The function $ f : \mathbb C^{2\times1} \rightarrow \mathbb C^{2\times1}$ is a conjugate linear transformation and has a coordinate matrix $ <\mathbf E^{*}, f(\mathbf E)>=E_2$ in respect to standard basis $ \mathbf E$ of $\mathbb C^{2\times1}$. Further, a basis $B=(b_1, b_2)$ (of $\mathbb C^{2\times1}$) is given, with:
$$ b_1= \begin{pmatrix} 0\\ -i \\ \end{pmatrix} $$
$$ b_2= \begin{pmatrix} -i\\ 1+i \\ \end{pmatrix} $$
We are supposed to calculate the coordinate matrix of the function in respect to $B$ and to verify if a composite function $f\circ f=f^2$ is also a conjugate linear transformation, or a simple linear one?

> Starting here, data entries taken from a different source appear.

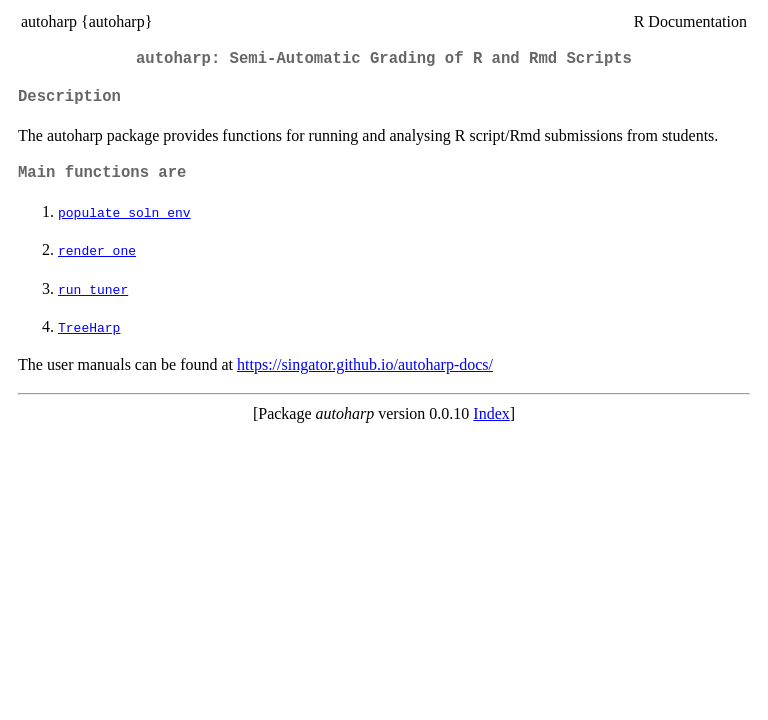 Image resolution: width=768 pixels, height=720 pixels. Describe the element at coordinates (97, 250) in the screenshot. I see `render_one` at that location.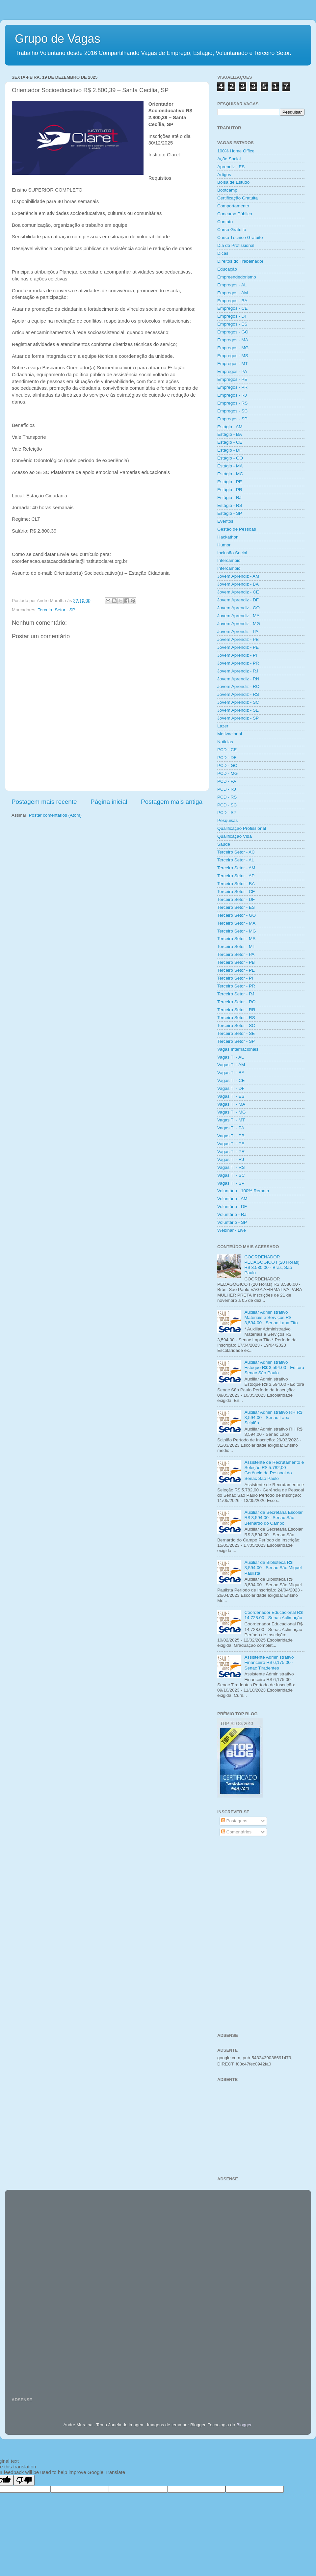  I want to click on Terceiro Setor - AL, so click(235, 859).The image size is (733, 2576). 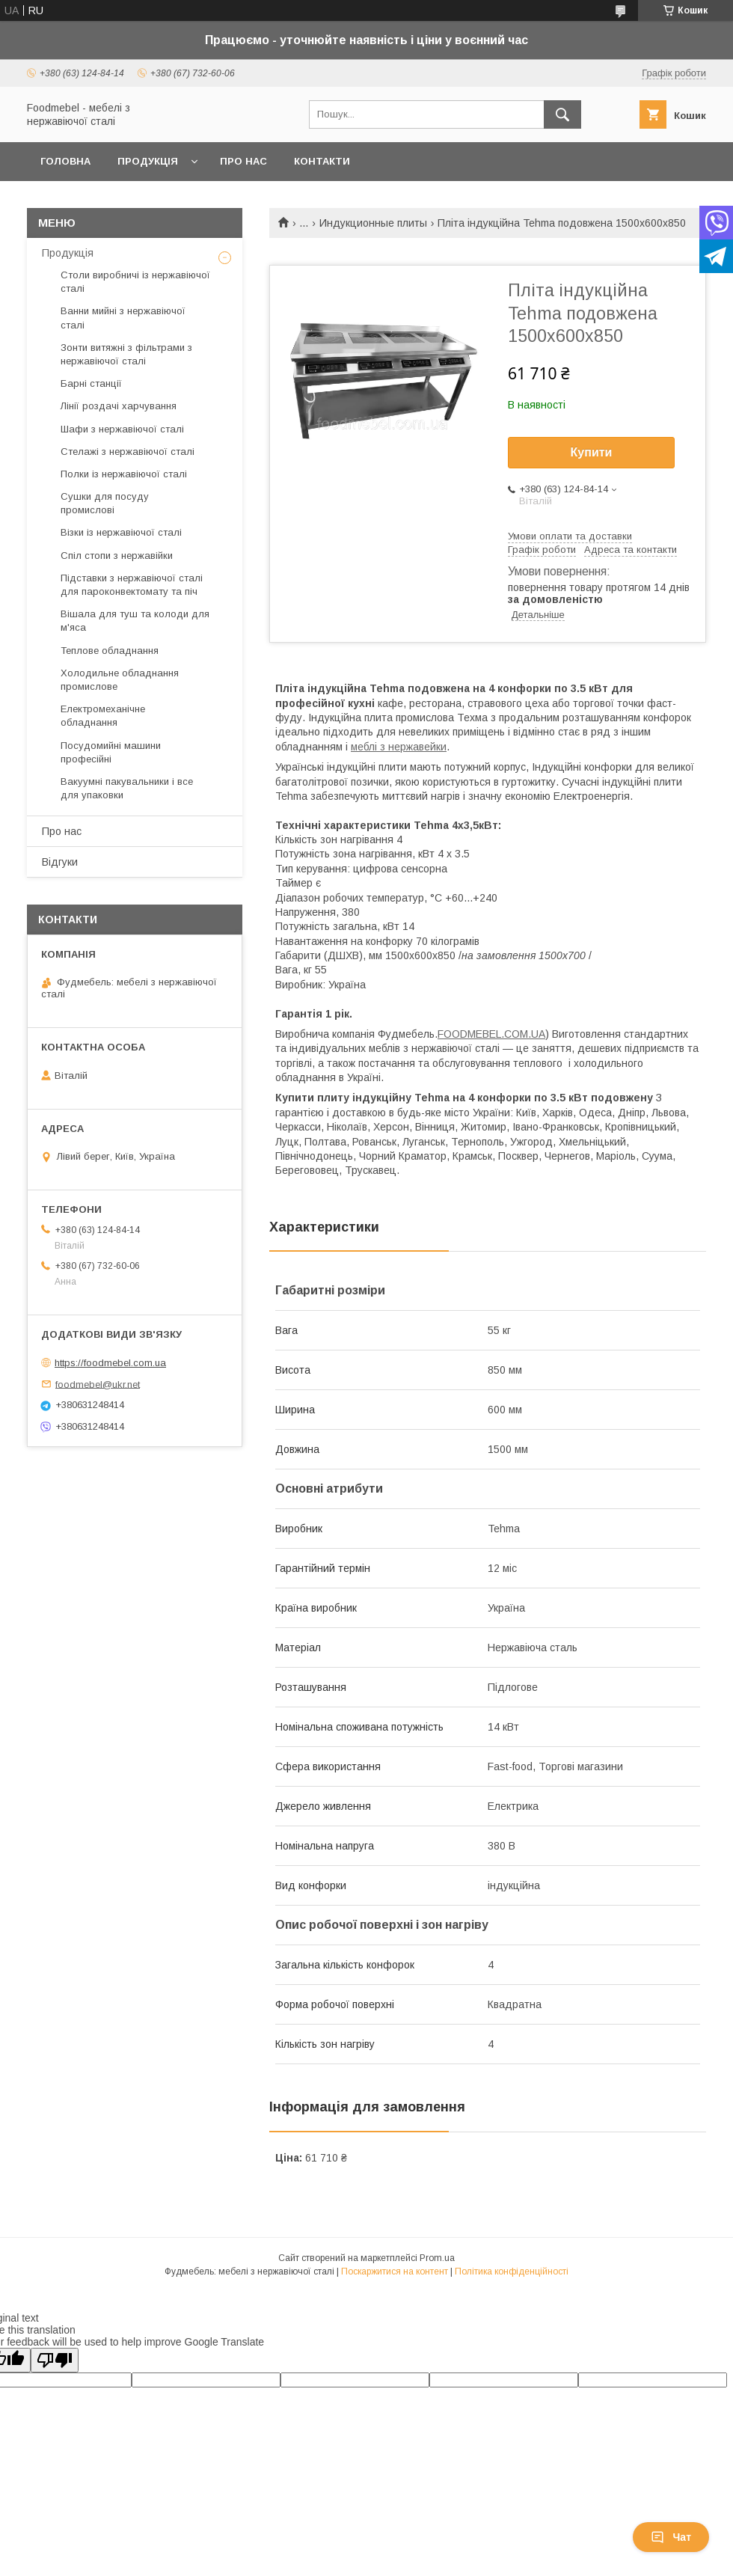 I want to click on Лінії роздачі харчування, so click(x=119, y=406).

I thought of multiplying the coordinate matrix of a function $f$ with itself in order to obtain a matrix of $f\circ f$ and then to multiply this what I got with a generic vector in $\mathbb C^{2\times1}$ such as: $$ b_2= \begin{pmatrix} a+bi\\ c+di \\ \end{pmatrix} $$
to see if i get the conjugate complex function, but I don't know if that's the answer I'm looking for.
You can check directly how the composition $f \circ f$ behaves. If $v \in \mathbb{C}^2$ and $a \in \mathbb{C}$ then
$$ (f \circ f)(a v) = f(f(av)) = f(\overline{a} f(v)) = \overline{\overline{a}} (f(f(v))) = a ((f \circ f)(v)). $$
This shows that the composition of an anti-linear map with itself is linear.